Si Louis voue son être à André, celui-ci en retour semble jouer sur lui de son autorité, ou de l’attachement qu’il suscite. Nous voyons dans ces lettres, au moment de la « rupture » de décembre 18-janvier 19, le cadet perdre contenance, supplier, endurer les affres de la jalousie ou de la trahison – mais aussi se reprendre, persifler, mûrir, tendre à son correspondant le miroir virtuose et moqueur d’un « Rondeau de l’omnipotence » (page 269, lettre du 19 avril 1919), en bref user des armes de la féminité dans un combat où le marivaudage côtoie la tragédie.
Ces missives qui se veulent primesautières, pudiques ou faussement détachées offrent une archive de premier ordre, moins sur l’homosexualité d’Aragon comme diagnostiquerait une analyse superficielle, que sur les tourments d’une formation, morale, artistique, politique.
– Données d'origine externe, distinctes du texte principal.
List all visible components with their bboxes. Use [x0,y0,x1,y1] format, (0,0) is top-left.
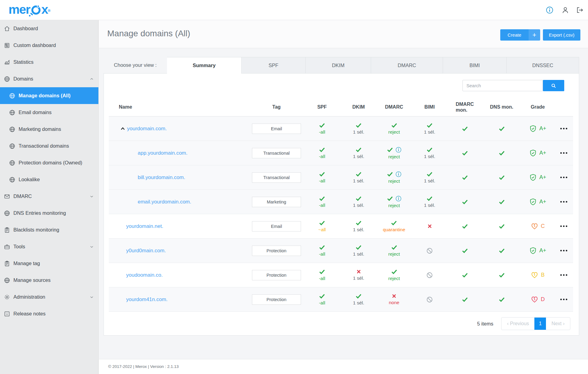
grade-cell: A+ [521,174,554,181]
domains-card: Choose your view :SummarySPFDKIMDMARCBIM… [104,57,579,336]
chevron-up-icon [89,77,94,81]
tab-summary[interactable]: Summary [167,57,242,74]
user-icon[interactable] [561,6,569,14]
column-header-name: Name [109,104,250,110]
globe-icon [9,143,16,149]
sidebar-item-release-notes[interactable]: Release notes [0,305,98,322]
search-button[interactable] [543,80,564,91]
broken-heart-icon [531,222,538,230]
sidebar-item-marketing-domains[interactable]: Marketing domains [0,121,98,138]
tabs-caption: Choose your view : [104,57,167,74]
check-icon [319,147,325,153]
grade-letter: A+ [539,174,546,181]
sidebar-item-label: Manage domains (All) [19,93,71,99]
domain-link[interactable]: y0urd0main.com. [126,248,166,254]
domain-link[interactable]: youdoomain.co. [126,272,163,278]
current-page-button[interactable]: 1 [534,318,546,330]
bimi-cell: 1 sél. [412,196,447,208]
sidebar-item-transactional-domains[interactable]: Transactional domains [0,138,98,154]
export-button-label: Export (.csv) [549,32,574,38]
sidebar-item-manage-sources[interactable]: Manage sources [0,272,98,289]
row-actions-button[interactable] [560,250,567,251]
status-label: 1 sél. [353,227,364,232]
tab-spf[interactable]: SPF [242,57,306,74]
status-label: reject [388,276,400,281]
chevron-down-icon [89,295,94,300]
sidebar-item-lookalike[interactable]: Lookalike [0,171,98,188]
sidebar-item-dns-entries-monitoring[interactable]: DNS Entries monitoring [0,205,98,221]
sidebar-item-manage-domains-all[interactable]: Manage domains (All) [0,87,98,104]
check-icon [498,175,505,180]
tab-dkim[interactable]: DKIM [306,57,371,74]
domain-link[interactable]: bill.yourdomain.com. [138,174,185,181]
sidebar-item-email-domains[interactable]: Email domains [0,104,98,121]
table-row: app.yourdomain.com.Transactional-all1 sé… [109,141,573,165]
next-page-button[interactable]: Next › [546,318,570,330]
info-icon[interactable] [545,6,554,14]
sidebar-item-dmarc[interactable]: DMARC [0,188,98,205]
row-actions-button[interactable] [560,177,567,178]
actions-cell [554,299,573,300]
sidebar-item-dashboard[interactable]: Dashboard [0,20,98,37]
create-button[interactable]: Create + [500,29,540,41]
toolbox-icon [4,243,10,250]
domain-link[interactable]: yourdomain.net. [126,223,163,229]
sidebar-item-manage-tag[interactable]: Manage tag [0,255,98,272]
column-header-dkim: DKIM [341,104,376,110]
sidebar-item-tools[interactable]: Tools [0,238,98,255]
check-icon [319,293,325,299]
status-label: 1 sél. [424,178,435,184]
check-icon [355,196,362,201]
domain-link[interactable]: app.yourdomain.com. [138,150,187,156]
bimi-cell: 1 sél. [412,123,447,135]
export-csv-button[interactable]: Export (.csv) [543,29,580,41]
sidebar-item-administration[interactable]: Administration [0,289,98,305]
logout-icon[interactable] [576,6,584,14]
check-icon [319,123,325,128]
sidebar-item-domains[interactable]: Domains [0,70,98,87]
dmarc-cell: reject [376,123,412,135]
sidebar-item-label: Lookalike [19,177,40,182]
sidebar-item-custom-dashboard[interactable]: Custom dashboard [0,37,98,54]
info-square-icon [4,311,10,317]
actions-cell [554,201,573,203]
merox-logo[interactable]: mer x ® [9,2,51,18]
check-icon [498,248,505,254]
status-label: none [389,300,399,305]
tab-dmarc[interactable]: DMARC [371,57,443,74]
clipboard-icon [4,260,10,267]
domain-link[interactable]: yourdomain.com. [127,126,167,132]
row-actions-button[interactable] [560,299,567,300]
previous-page-button[interactable]: ‹ Previous [501,318,534,330]
sidebar-item-blacklists-monitoring[interactable]: Blacklists monitoring [0,221,98,238]
sidebar-item-statistics[interactable]: Statistics [0,54,98,70]
table-row: youdoomain.co.Protection-all1 sél.reject… [109,263,573,287]
blocked-icon [426,272,433,279]
sidebar-item-protection-domains-owned[interactable]: Protection domains (Owned) [0,154,98,171]
status-label: reject [388,203,400,208]
row-actions-button[interactable] [560,152,567,154]
check-icon [426,147,433,153]
domain-link[interactable]: yourdom41n.com. [126,297,168,303]
collapse-caret-icon[interactable] [120,127,125,131]
shield-check-icon [529,174,537,181]
row-actions-button[interactable] [560,274,567,276]
grade-cell: B [521,271,554,279]
table-row: y0urd0main.com.Protection-all1 sél.rejec… [109,239,573,263]
status-label: -all [319,129,325,135]
row-actions-button[interactable] [560,128,567,129]
status-label: -all [319,154,325,159]
dns-mon-cell [482,175,521,180]
tab-dnssec[interactable]: DNSSEC [507,57,579,74]
row-actions-button[interactable] [560,225,567,227]
tab-bimi[interactable]: BIMI [443,57,507,74]
domain-link[interactable]: email.yourdomain.com. [138,199,191,205]
check-icon [462,175,468,180]
row-actions-button[interactable] [560,201,567,203]
x-icon [356,269,361,274]
sidebar-item-label: Domains [13,76,33,82]
tag-cell: Transactional [250,148,303,158]
grade-cell: A+ [521,149,554,157]
registered-mark: ® [48,4,51,18]
search-input[interactable] [462,80,543,91]
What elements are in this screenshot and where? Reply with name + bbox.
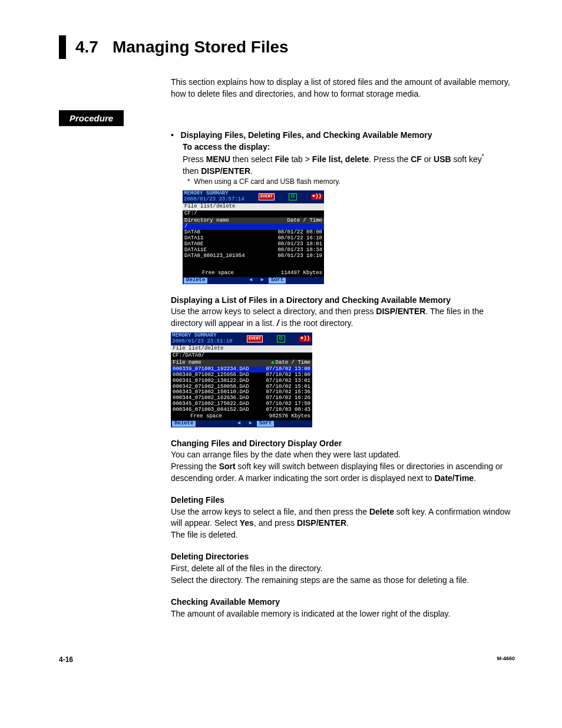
t: Use the arrow keys to select a file, and…: [171, 507, 369, 516]
camera-icon: ◘: [277, 335, 285, 342]
free-space-value: 114497 Kbytes: [281, 271, 322, 276]
section-title: 4.7 Managing Stored Files: [59, 35, 515, 59]
proc6-heading: Checking Available Memory: [171, 597, 515, 608]
t: Pressing the: [171, 462, 219, 471]
proc3-heading: Changing Files and Directory Display Ord…: [171, 438, 515, 450]
t: , and press: [254, 518, 297, 528]
arrow-right-icon[interactable]: ►: [245, 421, 255, 427]
arrow-left-icon[interactable]: ◄: [246, 278, 256, 284]
list-row[interactable]: 000346_071003_084152.DAD07/10/03 08:43: [171, 407, 312, 413]
proc6-l1: The amount of available memory is indica…: [171, 608, 515, 620]
screen2-subbar: File list/delete: [171, 345, 312, 353]
delete-button[interactable]: Delete: [172, 421, 196, 427]
screen1: MEMORY SUMMARY 2008/01/23 23:57:14 EVENT…: [183, 190, 324, 284]
proc3-l1: You can arrange files by the date when t…: [171, 449, 515, 461]
t: .: [250, 166, 253, 176]
proc1-line2: To access the display:: [183, 142, 270, 151]
arrow-right-icon[interactable]: ►: [257, 278, 267, 284]
procedure-label: Procedure: [59, 110, 124, 126]
proc5-l2: Select the directory. The remaining step…: [171, 575, 515, 587]
section-heading: Managing Stored Files: [113, 35, 289, 58]
t: tab >: [289, 154, 312, 164]
kw-date-time: Date/Time: [434, 473, 474, 483]
page-footer: 4-16 M-4660: [59, 655, 515, 665]
proc5-block: Deleting Directories First, delete all o…: [171, 551, 515, 586]
proc1-heading: Displaying Files, Deleting Files, and Ch…: [181, 130, 432, 140]
record-icon: ●)): [299, 336, 311, 342]
kw-disp-enter: DISP/ENTER: [201, 166, 250, 176]
bullet-icon: •: [171, 130, 178, 140]
proc4-l2: The file is deleted.: [171, 529, 515, 541]
list-row[interactable]: DATA0_080123_10195408/01/23 10:19: [183, 253, 324, 259]
t: . Press the: [369, 154, 411, 164]
proc1-block: • Displaying Files, Deleting Files, and …: [171, 130, 515, 284]
t: .: [474, 473, 476, 483]
proc4-block: Deleting Files Use the arrow keys to sel…: [171, 495, 515, 541]
event-icon: EVENT: [259, 193, 275, 200]
arrow-left-icon[interactable]: ◄: [234, 421, 244, 427]
page-number: 4-16: [59, 655, 73, 665]
col-dir-name: Directory name: [184, 218, 229, 224]
screen1-subbar: File list/delete: [183, 203, 324, 210]
screen1-path: CF:/: [183, 210, 324, 218]
proc5-l1: First, delete all of the files in the di…: [171, 563, 515, 575]
footnote-mark: *: [482, 153, 484, 160]
intro-text: This section explains how to display a l…: [171, 77, 515, 100]
t: Use the arrow keys to select a directory…: [171, 307, 376, 316]
screen1-datetime: 2008/01/23 23:57:14: [184, 197, 244, 203]
screen2: MEMORY SUMMARY 2008/01/23 23:51:10 EVENT…: [171, 332, 312, 427]
free-space-label: Free space: [173, 414, 222, 420]
title-bar-icon: [59, 35, 66, 59]
proc5-heading: Deleting Directories: [171, 551, 515, 563]
proc2-block: Displaying a List of Files in a Director…: [171, 295, 515, 427]
kw-sort: Sort: [219, 462, 236, 471]
kw-disp-enter: DISP/ENTER: [297, 518, 346, 528]
screen2-path: CF:/DATA0/: [171, 353, 312, 360]
t: Press: [183, 154, 206, 164]
kw-cf: CF: [411, 154, 422, 164]
proc2-heading: Displaying a List of Files in a Director…: [171, 295, 515, 307]
event-icon: EVENT: [247, 335, 263, 342]
free-space-value: 982576 Kbytes: [269, 414, 310, 420]
footnote-text: When using a CF card and USB flash memor…: [194, 177, 340, 186]
col-date-time: Date / Time: [276, 360, 310, 365]
col-file-name: File name: [173, 360, 201, 366]
proc3-block: Changing Files and Directory Display Ord…: [171, 438, 515, 484]
screen2-datetime: 2008/01/23 23:51:10: [172, 339, 233, 345]
kw-disp-enter: DISP/ENTER: [376, 307, 425, 316]
t: is the root directory.: [279, 318, 353, 328]
sort-button[interactable]: Sort: [257, 421, 275, 427]
col-date-time: Date / Time: [287, 218, 322, 224]
kw-yes: Yes: [240, 518, 254, 528]
delete-button[interactable]: Delete: [184, 278, 207, 284]
t: or: [422, 154, 434, 164]
kw-file: File: [275, 154, 289, 164]
proc6-block: Checking Available Memory The amount of …: [171, 597, 515, 620]
sort-marker-icon: ▲: [271, 360, 274, 365]
sort-button[interactable]: Sort: [269, 278, 286, 284]
free-space-label: Free space: [184, 271, 234, 276]
doc-id: M-4660: [497, 655, 515, 665]
kw-menu: MENU: [206, 154, 230, 164]
kw-usb: USB: [434, 154, 451, 164]
t: soft key: [451, 154, 482, 164]
kw-file-list-delete: File list, delete: [312, 154, 369, 164]
record-icon: ●)): [311, 194, 323, 200]
section-number: 4.7: [75, 35, 98, 58]
camera-icon: ◘: [289, 193, 296, 200]
footnote-star: *: [187, 177, 190, 186]
t: then select: [230, 154, 275, 164]
t: then: [183, 166, 201, 176]
proc4-heading: Deleting Files: [171, 495, 515, 506]
t: .: [346, 518, 349, 528]
kw-delete: Delete: [369, 507, 394, 516]
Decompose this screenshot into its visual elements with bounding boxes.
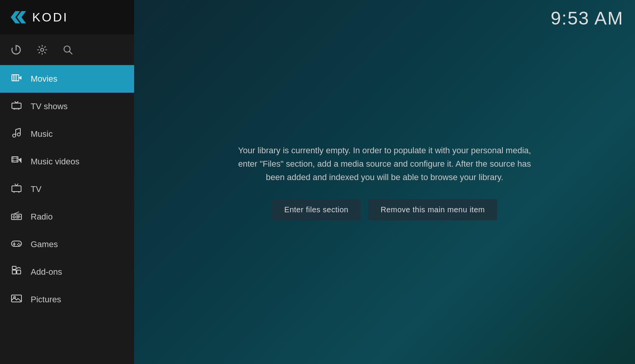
sidebar-item-radio[interactable]: Radio [0,203,134,231]
svg-rect-7 [12,75,19,81]
sidebar-item-addons-label: Add-ons [31,267,62,277]
pictures-icon [11,294,22,305]
sidebar-item-movies-label: Movies [31,74,57,84]
music-icon [11,128,22,140]
sidebar-item-music-label: Music [31,129,53,139]
svg-line-6 [69,51,72,54]
svg-rect-43 [12,270,16,274]
sidebar: KODI [0,0,134,364]
svg-point-41 [17,244,18,245]
svg-rect-36 [11,241,21,246]
toolbar [0,34,134,65]
svg-line-20 [16,128,20,130]
svg-rect-45 [12,266,16,269]
clock: 9:53 AM [551,8,624,29]
tvshows-icon [11,101,22,112]
remove-menu-item-button[interactable]: Remove this main menu item [368,199,497,220]
power-button[interactable] [11,44,21,55]
svg-point-17 [17,133,20,136]
content-area: Your library is currently empty. In orde… [134,0,635,364]
svg-point-4 [41,48,44,51]
search-button[interactable] [63,45,73,55]
svg-point-31 [13,216,15,218]
gear-icon [37,44,48,55]
sidebar-item-tvshows[interactable]: TV shows [0,93,134,120]
sidebar-item-musicvideos[interactable]: Music videos [0,148,134,175]
svg-rect-27 [12,186,21,192]
sidebar-item-tv-label: TV [31,184,41,194]
radio-icon [11,212,22,222]
nav-menu: Movies TV shows [0,65,134,364]
kodi-logo: KODI [9,8,68,26]
main-content: 9:53 AM Your library is currently empty.… [134,0,635,364]
empty-library-message: Your library is currently empty. In orde… [235,144,534,184]
enter-files-button[interactable]: Enter files section [272,199,361,220]
sidebar-item-addons[interactable]: Add-ons [0,258,134,286]
action-buttons: Enter files section Remove this main men… [272,199,497,220]
app-header: KODI [0,0,134,34]
svg-rect-44 [17,270,21,274]
sidebar-item-games[interactable]: Games [0,231,134,258]
svg-point-40 [20,244,21,245]
settings-button[interactable] [37,44,48,55]
kodi-logo-icon [9,8,28,26]
svg-point-16 [13,134,16,137]
tv-icon [11,184,22,195]
svg-point-39 [18,243,20,244]
sidebar-item-radio-label: Radio [31,212,53,222]
svg-point-42 [18,245,20,246]
sidebar-item-pictures[interactable]: Pictures [0,286,134,313]
games-icon [11,239,22,250]
svg-marker-26 [18,158,21,163]
sidebar-item-pictures-label: Pictures [31,295,61,305]
sidebar-item-movies[interactable]: Movies [0,65,134,93]
sidebar-item-tvshows-label: TV shows [31,102,68,111]
svg-rect-12 [12,103,21,108]
sidebar-item-musicvideos-label: Music videos [31,157,79,167]
sidebar-item-music[interactable]: Music [0,120,134,148]
movies-icon [11,74,22,84]
search-icon [63,45,73,55]
app-name: KODI [32,10,68,25]
svg-marker-8 [19,76,21,80]
musicvideos-icon [11,156,22,167]
power-icon [11,44,21,55]
sidebar-item-games-label: Games [31,239,58,249]
addons-icon [11,266,22,278]
sidebar-item-tv[interactable]: TV [0,175,134,203]
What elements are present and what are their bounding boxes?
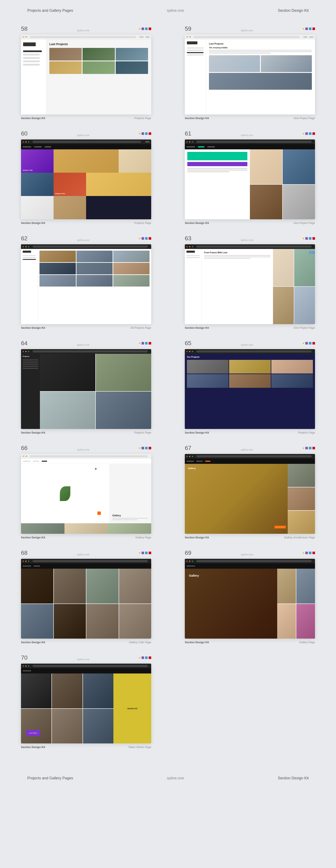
heart-icon-60: ♥ (139, 132, 141, 135)
card-67-section-label: Section Design Kit (185, 536, 209, 539)
card-63-preview[interactable]: From France With Love NEXT (185, 244, 315, 324)
card-61-img-3 (250, 185, 282, 219)
card-69-urlbar (196, 560, 312, 562)
card-62-main (38, 249, 151, 324)
card-62-img-3 (113, 251, 150, 262)
card-66-thumbs (21, 523, 151, 534)
card-66-nav-i3 (42, 461, 47, 462)
card-70-img-3 (83, 674, 113, 708)
card-63-nav-1 (186, 255, 200, 256)
card-61-meta: 61 spline.one ♥ (185, 130, 315, 137)
card-64-preview[interactable]: Projects (21, 349, 151, 429)
dot-r (23, 36, 24, 37)
purple-sq-62 (142, 237, 144, 240)
purple-sq-59 (305, 28, 308, 30)
card-65-grid (187, 360, 313, 388)
card-62-domain: spline.one (77, 239, 89, 242)
card-58-nav-5 (23, 64, 40, 66)
card-68-img-8 (119, 604, 151, 639)
card-68-preview[interactable] (21, 559, 151, 639)
red-sq-67 (312, 447, 315, 450)
heart-icon-65: ♥ (303, 342, 304, 345)
card-70-img-1 (21, 674, 52, 708)
card-61-page-label: One Project Page (294, 221, 315, 224)
purple-sq-70 (142, 656, 144, 659)
card-63-section-label: Section Design Kit (185, 326, 209, 330)
red-sq-60 (149, 132, 151, 135)
card-61-img-1 (250, 149, 282, 184)
card-65-img-4 (187, 374, 228, 388)
card-62-content (21, 249, 151, 324)
card-58-logo (23, 42, 36, 46)
card-68-img-6 (54, 604, 86, 639)
card-66-content: Gallery (21, 459, 151, 534)
card-70-img-6 (83, 709, 113, 744)
card-58-nav-4 (23, 61, 40, 62)
dot-y (25, 246, 27, 247)
card-66: 66 spline.one ♥ (21, 445, 151, 539)
card-60-cell-1: Section's Title (21, 149, 54, 173)
card-60-cell-text-1: Section's Title (23, 169, 33, 171)
card-61-green (187, 152, 247, 160)
card-69-topbar (185, 559, 315, 563)
card-62-preview[interactable] (21, 244, 151, 324)
purple-sq-60 (142, 132, 144, 135)
card-64-meta: 64 spline.one ♥ (21, 340, 151, 347)
card-65-preview[interactable]: Our Projects (185, 349, 315, 429)
blue-sq-66 (145, 447, 148, 450)
card-66-nav-i2 (33, 461, 39, 462)
card-69-nav-i1 (186, 565, 195, 566)
card-59-content: Last Projects The Amazing Hubble (185, 39, 315, 115)
heart-icon-64: ♥ (139, 342, 141, 345)
card-65-title: Our Projects (187, 356, 313, 358)
card-59-topbar (185, 35, 315, 39)
card-59-images (209, 55, 312, 90)
dot-g (26, 36, 27, 37)
blue-sq-68 (145, 552, 148, 554)
card-58-label: Section Design Kit Projects Page (21, 117, 151, 120)
card-68-label: Section Design Kit Gallery Cafe Page (21, 641, 151, 644)
dot-y (25, 351, 27, 352)
card-59-img-3 (209, 73, 312, 90)
card-61-section-label: Section Design Kit (185, 221, 209, 224)
card-64-urlbar (33, 350, 148, 352)
card-67-meta: 67 spline.one ♥ (185, 445, 315, 452)
card-67-preview[interactable]: Gallery Like Our Town © (185, 454, 315, 534)
card-67-nav-i3 (205, 461, 210, 462)
card-70-icons: ♥ (139, 656, 151, 659)
card-65: 65 spline.one ♥ (185, 340, 315, 434)
card-67-number: 67 (185, 445, 191, 452)
heart-icon-70: ♥ (139, 656, 141, 659)
heart-icon-59: ♥ (303, 27, 304, 30)
card-62-sidebar (21, 249, 38, 324)
card-70-purple-overlay: Our Works (26, 730, 40, 736)
dot-g (192, 246, 193, 247)
card-64-domain: spline.one (77, 343, 89, 346)
card-61-preview[interactable] (185, 140, 315, 219)
card-58-nav-1 (23, 51, 42, 52)
card-64-si-2 (23, 362, 38, 363)
card-69-preview[interactable]: Gallery (185, 559, 315, 639)
card-65-img-2 (229, 360, 271, 373)
card-64-si-5 (23, 368, 38, 369)
card-59-nav-3 (187, 52, 204, 53)
card-70-preview[interactable]: Our Works Section Kit (21, 663, 151, 743)
dot-y (189, 142, 190, 143)
purple-sq-67 (305, 447, 308, 450)
card-65-img-1 (187, 360, 228, 373)
card-58-preview[interactable]: Last Projects (21, 35, 151, 115)
card-66-preview[interactable]: Gallery (21, 454, 151, 534)
card-60-cell-2 (54, 149, 119, 173)
card-67-nav (185, 459, 315, 464)
card-68-icons: ♥ (139, 551, 151, 555)
card-64: 64 spline.one ♥ (21, 340, 151, 434)
card-60-preview[interactable]: Section's Title Design & Feel (21, 140, 151, 219)
dot-g (28, 561, 29, 562)
card-59-preview[interactable]: Last Projects The Amazing Hubble (185, 35, 315, 115)
card-58-section-label: Section Design Kit (21, 117, 45, 120)
card-62-img-2 (77, 251, 113, 262)
heart-icon-66: ♥ (139, 446, 141, 450)
red-sq-68 (149, 552, 151, 554)
card-61-body (185, 149, 315, 219)
card-67-overlay (185, 464, 288, 534)
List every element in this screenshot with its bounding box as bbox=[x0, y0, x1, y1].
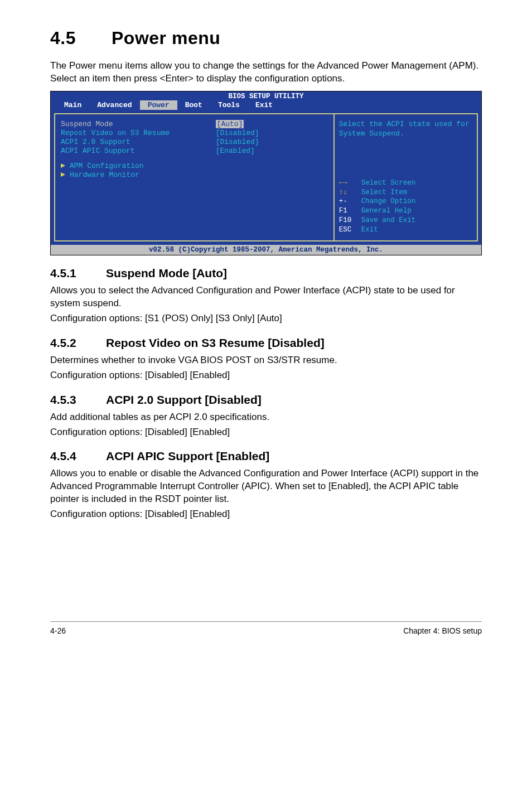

Nous lisons ici, en marge d’Anicet, de Télémaque ou du Libertinage, le roman d’apprentissage de leur génial auteur. Et cela tient parfois de la possession ou du vaudou ; Aragon est chevauché, engrossé par Breton : « Mais je t’aime tant que tu ne sais pas à quoi tu t’engages » (écrit-il au plus fort de la crise le 24 janvier 19, en ajoutant à cette déclaration une allusion équivoque au couple Verlaine-Rimbaud) ; ou encore ce sonore alexandrin pour clore la lettre du 22 septembre 18 : « Et je t’honore, André qui veut dire HOMME en grec » (page 200) ; ou encore : « Si tu n’as rien à me dire pense que je suis la plus belle femme du monde et écris-moi. Ou bien le plus grand poète » (29 décembre 18)… Mais le pur-sang fier d’affirmer sa jeune vitalité sait aussi ruer à ce rodéo, et retourner la situation à son profit : « Il y a en moi quelque méchanceté nerveuse. J’ai BESOIN d’éprouver ton amitié. (…) ALORS je voudrais te BATTRE comme on fait les femmes rebelles » (14 septembre 18, page 200) ; ou dans un moment de dépit – Breton vient de lui refuser sa collaboration promise pour écrire à deux mains le roman de Matisse (qui deviendra Madame à sa tour monte) – : « Tu te mets à faire des mines. FILLE, va » (17 novembre 18). Il vaut la peine d’examiner, au fil de cette correspondance, les ressources ou la stratégie (rouée) d’une réponse du faible au fort.